To do. From the entries below, return exactly the lines beginning at the one that contains "Wagner serviceskjema" and ending at the one that contains "Bli forhandler?", both of them included, and only those lines.

Records for the exercise.
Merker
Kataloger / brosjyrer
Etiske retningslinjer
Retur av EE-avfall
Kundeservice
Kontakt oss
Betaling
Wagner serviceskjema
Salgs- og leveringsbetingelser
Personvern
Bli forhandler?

* * *

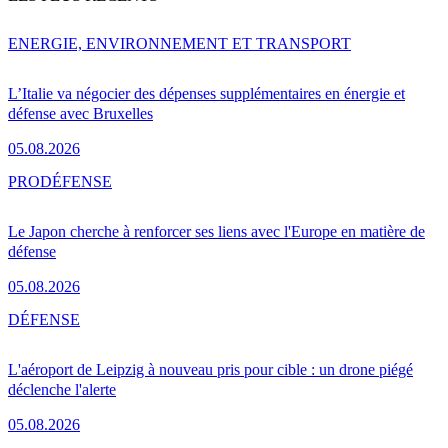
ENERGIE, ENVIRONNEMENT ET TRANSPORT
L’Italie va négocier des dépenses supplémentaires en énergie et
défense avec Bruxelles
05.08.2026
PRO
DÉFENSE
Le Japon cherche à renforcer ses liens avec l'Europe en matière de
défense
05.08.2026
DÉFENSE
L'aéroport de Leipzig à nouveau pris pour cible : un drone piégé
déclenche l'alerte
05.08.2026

Solution.
Wagner serviceskjema
Salgs- og leveringsbetingelser
Personvern
Bli forhandler?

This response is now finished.